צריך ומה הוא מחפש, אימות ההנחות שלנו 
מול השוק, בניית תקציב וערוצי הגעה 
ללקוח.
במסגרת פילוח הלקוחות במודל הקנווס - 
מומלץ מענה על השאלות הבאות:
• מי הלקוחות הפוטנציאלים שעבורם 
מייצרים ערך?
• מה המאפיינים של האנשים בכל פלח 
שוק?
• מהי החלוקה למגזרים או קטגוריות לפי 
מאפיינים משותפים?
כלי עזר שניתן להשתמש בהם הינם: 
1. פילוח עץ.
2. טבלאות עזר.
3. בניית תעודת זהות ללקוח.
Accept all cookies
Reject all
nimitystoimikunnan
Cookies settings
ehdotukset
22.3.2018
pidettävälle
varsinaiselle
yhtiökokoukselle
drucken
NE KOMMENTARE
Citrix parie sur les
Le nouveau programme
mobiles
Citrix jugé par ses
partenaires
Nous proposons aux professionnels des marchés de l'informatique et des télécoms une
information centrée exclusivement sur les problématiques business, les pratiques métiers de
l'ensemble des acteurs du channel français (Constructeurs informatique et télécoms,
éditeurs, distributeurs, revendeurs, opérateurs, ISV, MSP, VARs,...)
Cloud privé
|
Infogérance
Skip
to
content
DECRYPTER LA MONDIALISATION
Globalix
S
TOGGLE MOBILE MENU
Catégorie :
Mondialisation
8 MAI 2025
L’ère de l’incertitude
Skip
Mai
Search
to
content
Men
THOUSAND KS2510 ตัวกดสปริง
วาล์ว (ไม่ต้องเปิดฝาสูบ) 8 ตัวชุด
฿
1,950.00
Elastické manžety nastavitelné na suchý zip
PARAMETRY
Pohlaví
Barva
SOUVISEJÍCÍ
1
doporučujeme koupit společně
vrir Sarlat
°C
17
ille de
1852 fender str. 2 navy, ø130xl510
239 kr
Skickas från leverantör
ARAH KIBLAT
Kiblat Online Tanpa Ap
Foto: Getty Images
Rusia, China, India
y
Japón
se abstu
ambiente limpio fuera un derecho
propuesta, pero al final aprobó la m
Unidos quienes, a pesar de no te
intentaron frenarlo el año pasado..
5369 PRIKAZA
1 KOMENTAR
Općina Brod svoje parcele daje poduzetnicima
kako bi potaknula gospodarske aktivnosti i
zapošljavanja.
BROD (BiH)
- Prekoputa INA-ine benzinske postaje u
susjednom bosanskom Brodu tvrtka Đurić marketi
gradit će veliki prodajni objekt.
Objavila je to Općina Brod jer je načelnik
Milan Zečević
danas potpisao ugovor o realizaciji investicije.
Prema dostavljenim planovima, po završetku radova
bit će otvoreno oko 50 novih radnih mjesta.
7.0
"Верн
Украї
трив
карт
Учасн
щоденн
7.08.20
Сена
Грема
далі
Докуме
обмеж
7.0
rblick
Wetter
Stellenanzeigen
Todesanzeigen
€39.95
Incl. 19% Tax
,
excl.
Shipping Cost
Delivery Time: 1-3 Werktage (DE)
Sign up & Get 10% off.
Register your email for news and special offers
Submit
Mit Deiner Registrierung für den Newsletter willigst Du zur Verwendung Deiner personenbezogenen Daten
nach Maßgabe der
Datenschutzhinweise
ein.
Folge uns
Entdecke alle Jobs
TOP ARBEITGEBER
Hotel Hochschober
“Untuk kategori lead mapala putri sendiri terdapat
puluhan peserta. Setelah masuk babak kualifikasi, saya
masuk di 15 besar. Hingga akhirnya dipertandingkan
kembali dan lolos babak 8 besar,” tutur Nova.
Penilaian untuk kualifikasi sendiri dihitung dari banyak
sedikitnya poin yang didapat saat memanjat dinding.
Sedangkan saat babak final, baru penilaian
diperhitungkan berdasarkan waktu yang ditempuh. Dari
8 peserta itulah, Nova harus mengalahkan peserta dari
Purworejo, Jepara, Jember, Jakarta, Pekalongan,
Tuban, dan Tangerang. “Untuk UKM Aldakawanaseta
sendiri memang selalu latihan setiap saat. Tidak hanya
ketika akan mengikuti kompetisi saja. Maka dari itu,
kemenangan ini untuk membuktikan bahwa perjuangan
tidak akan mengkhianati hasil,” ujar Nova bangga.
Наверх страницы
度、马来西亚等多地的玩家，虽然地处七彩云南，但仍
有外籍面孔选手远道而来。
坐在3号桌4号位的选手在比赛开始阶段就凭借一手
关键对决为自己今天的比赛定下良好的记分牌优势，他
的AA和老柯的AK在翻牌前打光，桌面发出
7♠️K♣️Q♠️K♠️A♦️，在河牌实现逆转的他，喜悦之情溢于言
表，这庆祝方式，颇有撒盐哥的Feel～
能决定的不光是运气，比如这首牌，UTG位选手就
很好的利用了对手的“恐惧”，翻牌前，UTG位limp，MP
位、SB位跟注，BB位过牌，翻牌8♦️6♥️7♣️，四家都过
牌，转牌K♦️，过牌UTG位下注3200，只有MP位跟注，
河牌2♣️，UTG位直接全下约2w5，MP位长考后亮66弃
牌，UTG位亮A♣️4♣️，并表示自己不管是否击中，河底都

Brief:
Set down the records once more, character for character.

Expected output:
צריך ומה הוא מחפש, אימות ההנחות שלנו 
מול השוק, בניית תקציב וערוצי הגעה 
ללקוח.
במסגרת פילוח הלקוחות במודל הקנווס - 
מומלץ מענה על השאלות הבאות:
• מי הלקוחות הפוטנציאלים שעבורם 
מייצרים ערך?
• מה המאפיינים של האנשים בכל פלח 
שוק?
• מהי החלוקה למגזרים או קטגוריות לפי 
מאפיינים משותפים?
כלי עזר שניתן להשתמש בהם הינם: 
1. פילוח עץ.
2. טבלאות עזר.
3. בניית תעודת זהות ללקוח.
Accept all cookies
Reject all
nimitystoimikunnan
Cookies settings
ehdotukset
22.3.2018
pidettävälle
varsinaiselle
yhtiökokoukselle
drucken
NE KOMMENTARE
Citrix parie sur les
Le nouveau programme
mobiles
Citrix jugé par ses
partenaires
Nous proposons aux professionnels des marchés de l'informatique et des télécoms une
information centrée exclusivement sur les problématiques business, les pratiques métiers de
l'ensemble des acteurs du channel français (Constructeurs informatique et télécoms,
éditeurs, distributeurs, revendeurs, opérateurs, ISV, MSP, VARs,...)
Cloud privé
|
Infogérance
Skip
to
content
DECRYPTER LA MONDIALISATION
Globalix
S
TOGGLE MOBILE MENU
Catégorie :
Mondialisation
8 MAI 2025
L’ère de l’incertitude
Skip
Mai
Search
to
content
Men
THOUSAND KS2510 ตัวกดสปริง
วาล์ว (ไม่ต้องเปิดฝาสูบ) 8 ตัวชุด
฿
1,950.00
Elastické manžety nastavitelné na suchý zip
PARAMETRY
Pohlaví
Barva
SOUVISEJÍCÍ
1
doporučujeme koupit společně
vrir Sarlat
°C
17
ille de
1852 fender str. 2 navy, ø130xl510
239 kr
Skickas från leverantör
ARAH KIBLAT
Kiblat Online Tanpa Ap
Foto: Getty Images
Rusia, China, India
y
Japón
se abstu
ambiente limpio fuera un derecho
propuesta, pero al final aprobó la m
Unidos quienes, a pesar de no te
intentaron frenarlo el año pasado..
5369 PRIKAZA
1 KOMENTAR
Općina Brod svoje parcele daje poduzetnicima
kako bi potaknula gospodarske aktivnosti i
zapošljavanja.
BROD (BiH)
- Prekoputa INA-ine benzinske postaje u
susjednom bosanskom Brodu tvrtka Đurić marketi
gradit će veliki prodajni objekt.
Objavila je to Općina Brod jer je načelnik
Milan Zečević
danas potpisao ugovor o realizaciji investicije.
Prema dostavljenim planovima, po završetku radova
bit će otvoreno oko 50 novih radnih mjesta.
7.0
"Верн
Украї
трив
карт
Учасн
щоденн
7.08.20
Сена
Грема
далі
Докуме
обмеж
7.0
rblick
Wetter
Stellenanzeigen
Todesanzeigen
€39.95
Incl. 19% Tax
,
excl.
Shipping Cost
Delivery Time: 1-3 Werktage (DE)
Sign up & Get 10% off.
Register your email for news and special offers
Submit
Mit Deiner Registrierung für den Newsletter willigst Du zur Verwendung Deiner personenbezogenen Daten
nach Maßgabe der
Datenschutzhinweise
ein.
Folge uns
Entdecke alle Jobs
TOP ARBEITGEBER
Hotel Hochschober
“Untuk kategori lead mapala putri sendiri terdapat
puluhan peserta. Setelah masuk babak kualifikasi, saya
masuk di 15 besar. Hingga akhirnya dipertandingkan
kembali dan lolos babak 8 besar,” tutur Nova.
Penilaian untuk kualifikasi sendiri dihitung dari banyak
sedikitnya poin yang didapat saat memanjat dinding.
Sedangkan saat babak final, baru penilaian
diperhitungkan berdasarkan waktu yang ditempuh. Dari
8 peserta itulah, Nova harus mengalahkan peserta dari
Purworejo, Jepara, Jember, Jakarta, Pekalongan,
Tuban, dan Tangerang. “Untuk UKM Aldakawanaseta
sendiri memang selalu latihan setiap saat. Tidak hanya
ketika akan mengikuti kompetisi saja. Maka dari itu,
kemenangan ini untuk membuktikan bahwa perjuangan
tidak akan mengkhianati hasil,” ujar Nova bangga.
Наверх страницы
度、马来西亚等多地的玩家，虽然地处七彩云南，但仍
有外籍面孔选手远道而来。
坐在3号桌4号位的选手在比赛开始阶段就凭借一手
关键对决为自己今天的比赛定下良好的记分牌优势，他
的AA和老柯的AK在翻牌前打光，桌面发出
7♠️K♣️Q♠️K♠️A♦️，在河牌实现逆转的他，喜悦之情溢于言
表，这庆祝方式，颇有撒盐哥的Feel～
能决定的不光是运气，比如这首牌，UTG位选手就
很好的利用了对手的“恐惧”，翻牌前，UTG位limp，MP
位、SB位跟注，BB位过牌，翻牌8♦️6♥️7♣️，四家都过
牌，转牌K♦️，过牌UTG位下注3200，只有MP位跟注，
河牌2♣️，UTG位直接全下约2w5，MP位长考后亮66弃
牌，UTG位亮A♣️4♣️，并表示自己不管是否击中，河底都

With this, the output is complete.